The first people to arrive from the region then known as the Spanish Florida, also had many slaves of this origin.[6]
Typically, the product of wars, many slaves were sold to or captured by Europeans, although Africans like many ancient cultures had a form of slavery in their society. It was much different from American chattel slavery.[9] It is believed that of the 11 million Ghanaians who were exported as slaves, only about 500,000 ended up in the United States (most went to Latin America and the Caribbean).[10] The likelihood of an African American or any Black person from the diaspora having some Ghanaian ancestry is relatively high.
Ghanaians began arriving in the United States en masse during the 1950s and 1960s amid the Civil Rights and anti-Imperialism era. In 1957, Ghana became the first African country to gain independence from British colonisation. Ghana's first president Kwame Nkrumah studied at American universities and worked with black American leaders for the rights of Black People worldwide. Notable African-American intellectuals and activists such as W. E. B. Du Bois and Malcolm X used Ghana as a symbol of black achievement. Most of the early immigrants from Ghana to the United States were students who came to get a better education and planned on using the education acquired in the United States to better Ghana.[11] However, many Ghanaians that migrated in the 1980s and 1990s, came to get business opportunities. In difficult economic times the number of Ghanaians who emigrated to the United States was small. However, when these economic problems were paralyzed, they built resources for their emigration to the United States.[11]
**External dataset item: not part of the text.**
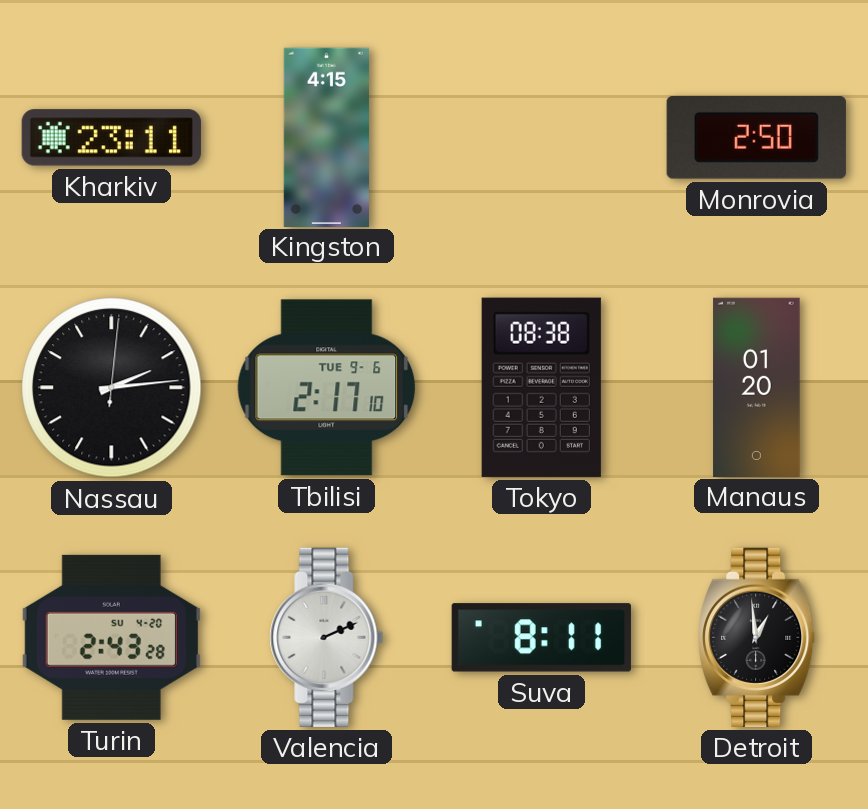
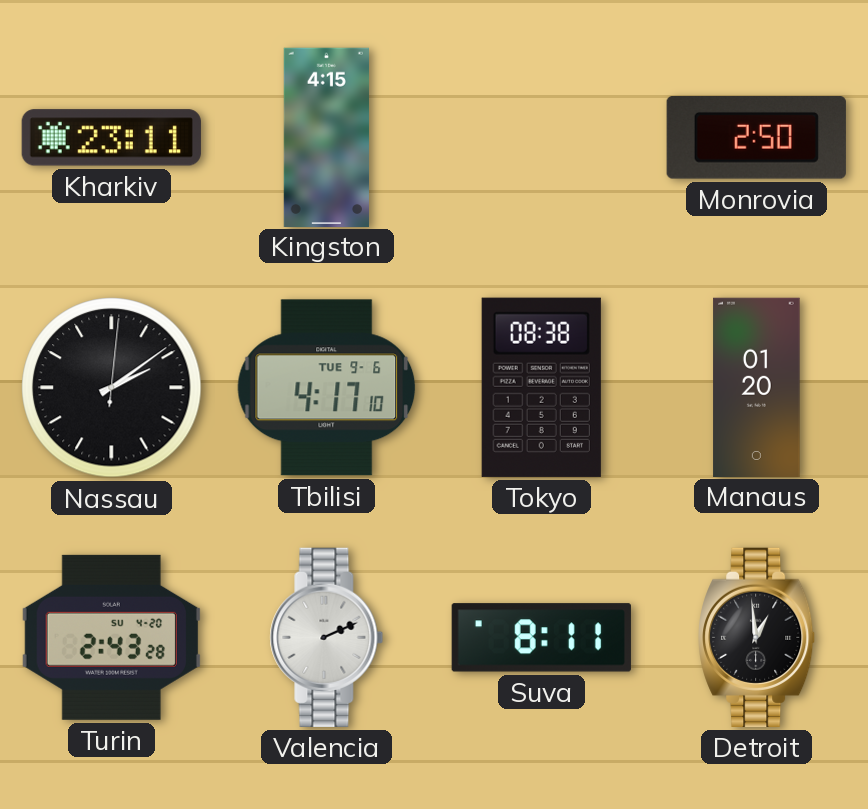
Nassau: 2:14 -> 2:09
Tbilisi: 2:17 -> 4:17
African immigrants to the U.S. are among the most educated groups in the United States. Some 48.9 percent of all African immigrants hold a college diploma. This is more than double the rate of native-born white Americans, and nearly four times the rate of native-born African Americans.[13]
Ghanaian immigrants arrive with high educational statistics and this is attributable to Ghana's English-speaking school system.[14] Ghanaians are well represented in top universities across the United States and schools such as Cornell, the University of Pennsylvania, and Stanford University have groups specifically devoted to Ghanaian students, in addition to general African student associations.[14]
Ghanaian Americans speak English, and often also speak Akan, Kwa and Twi.[11] Ghanaians have an easier time adapting to life in the United States than other immigrants because their homeland of Ghana has the English language as the official language and it is spoken by the majority of Ghana's population.[11]
As reported by journalist Lydia Polgreen in a 2012 New York Times article, the fact that Ghanaian slave exports to the Americas were so important between the 16th and 19th centuries makes Ghana currently try to attract African slave descendants from the Americas in order that they settle in Ghana, making the country the new home of many descendants of the Ghanaian diaspora -though they are only partially of Ghanaian descent. So, as reported by Valerie Papaya Mann, president of the African American Association of Ghana, thousands of African Americans now live in Ghana for some part of the year. To encourage migration, or at least visits, from the descendants of slaves from the Americas, Ghana decided in 2005 to offer them a special visa and allow them Ghanaian passports.[10]